Durante la lunga e lenta convalescenza, desiderò di leggere qualcuno di quei libri mondani e frivoli, «comunemente chiamati romanzi cavallereschi», che egli amava appassionatamente. Ma, nella casa dove era curato, non ce ne era nessuno, e in cambio gli diedero una Vita di Cristo e delle vite di santi. Percorrendo più volte quelle pagine, restava preso da ciò che vi si narrava. Fra le molte vanità che gli si presentavano alla mente, un pensiero lo dominava: ne restava assorbito, indugiando come trasognato per tre o quattro ore: andava escogitando cosa potesse fare in servizio di una certa dama; pensava alle frasi cortesi, le parole che le avrebbe rivolto; sognava i fatti d’armi che avrebbe compiuto al suo servizio. Dunque la Vita di Cristo non agì subito su di lui. Ma a questi pensieri ne seguivano altri. Si soffermava a pensare e a riflettere tra sé: «E se anche io facessi quello che hanno fatto san Francesco e san Domenico?». Ripeteva fra sé: «San Domenico ha fatto questo, devo farlo anch’io, san Francesco ha fatto questo, devo farlo anch’io».
Pensando alle cose del mondo provava molto piacere, ma quando, per stanchezza, esse lo lasciavano, si sentiva vuoto e deluso. Invece i pensieri santi non solo lo consolavano mentre vi si soffermava, ma anche dopo averli lasciati, restava soddisfatto e pieno di gioia. Poi comprese che i pensieri che lo lasciavano triste venivano dal demonio; e i pensieri che lo lasciavano lieto venivano da Dio. La differenza tra i due tipi di pensieri stava nell’effetto vitale: Dio era dalla parte della vita, e dava letizia, mentre il demonio era dalla parte della morte, e causava tristezza.
Progettò di ritirarsi nella Certosa di Siviglia senza dire chi era, e lì di nutrirsi soltanto di erbe. Poi l’ascesi solitaria non gli bastò: voleva muoversi, partire, mendicare, vagabondo, esercitando in movimento quell’odio attivo che provava verso se stesso. In viaggio, si flagellava ogni notte. Non decideva egli stesso quale strada percorrere: lasciava che la sua mula andasse per la sua strada, abbandonando al caso la forza di decidere. Una mattina, vide della carne imbandita: non provava alcun desiderio di mangiarla; ma sentì che doveva mangiare carne, e che Dio lo voleva.
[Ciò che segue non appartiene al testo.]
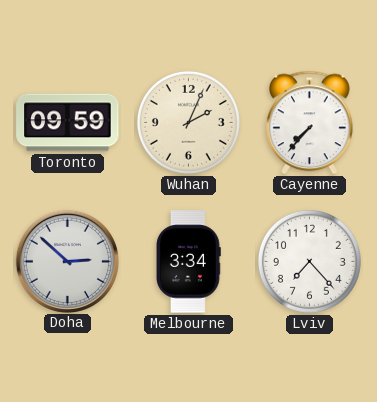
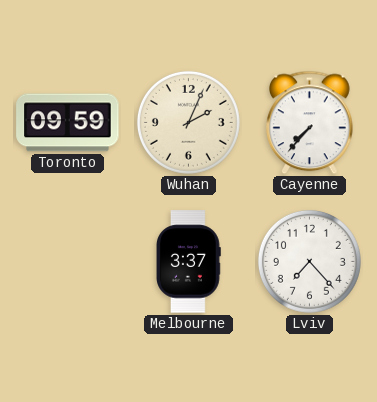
Doha: 2:52 -> none
Melbourne: 3:34 -> 3:37
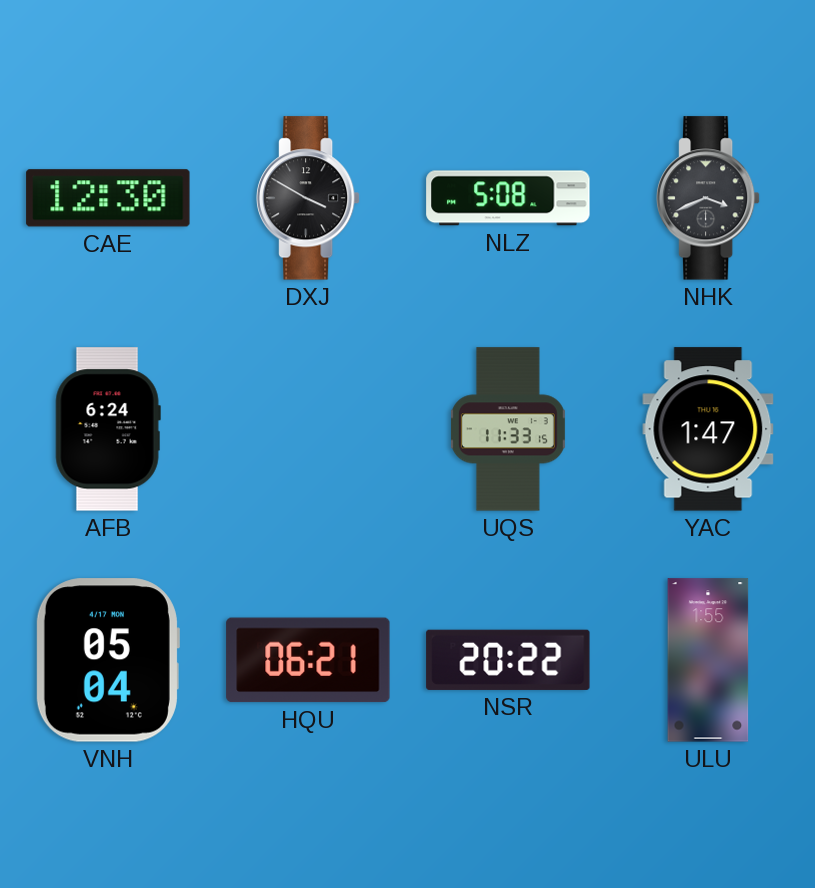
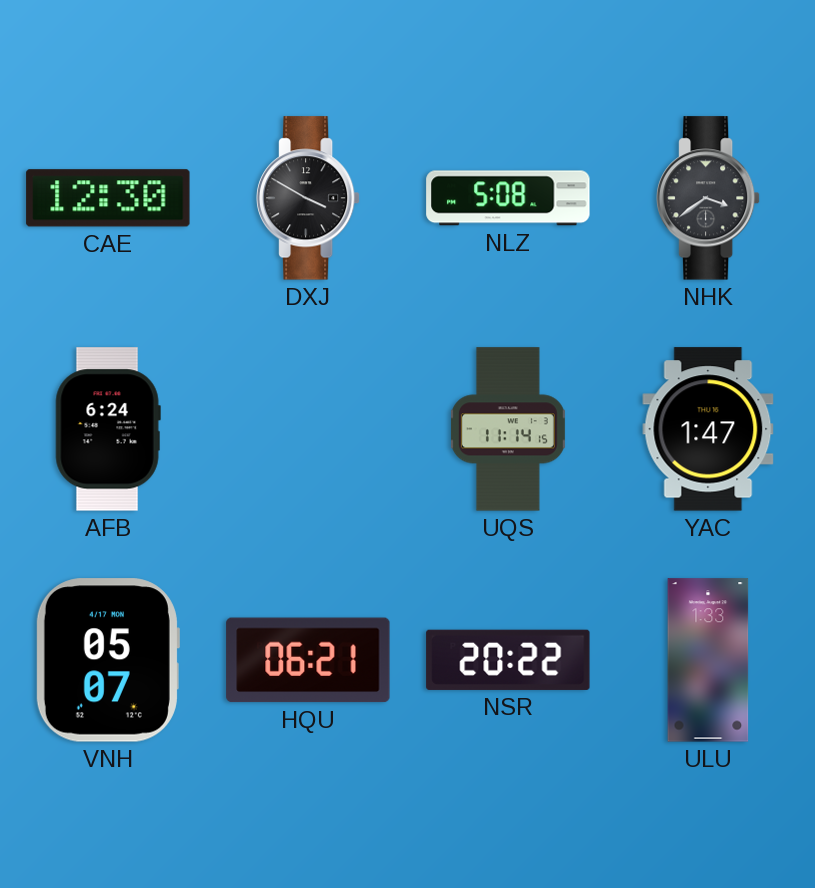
NHK: 3:41 -> 3:39
UQS: 11:33 -> 11:14
VNH: 05:04 -> 05:07
ULU: 1:55 -> 1:33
Così alternò, nella sua vita, l’inclinazione ascetica e quella non ascetica, obbedendo in ogni caso al diverso comandamento di Dio.
Durante i viaggi d’inverno, portava indosso un paio di calzoni di tela grossolana che gli arrivava al ginocchio, lasciando scoperte le gambe, un paio di scarpe (spesso senza suola), un giubbone di tela nera con larghi strappi sulle spalle, e una mantella corta e sdrucita. In tutto quello che faceva, c’era un aspetto di sfida: partì per la Francia, sebbene sapesse che là perseguitavano gli spagnoli; e cercava di vivere in una continua condizione di sofferenza. La cosa difficile era scoprire la volontà del Signore, e trovare la strada giusta tra tutte quelle offerte dal mondo. Così decise di compiere a piedi, scalzo, senza cibo, le ventotto leghe tra Parigi e Rouen. Ma temeva, facendo così, di tentare il Signore: quando decise di partire, cadde in preda di un timore così grande che gli pareva di non riuscire a indossare i vestiti. Uscì di casa, prima che fosse giorno fatto, sempre pieno di dubbi: finché, quando fu ad Argenteuil, quello stato d’animo a poco a poco svanì e gli subentrò una tale consolazione e un tale slancio spirituale accompagnato da tanta gioia che cominciò a gridare per i campi e a parlare con Dio.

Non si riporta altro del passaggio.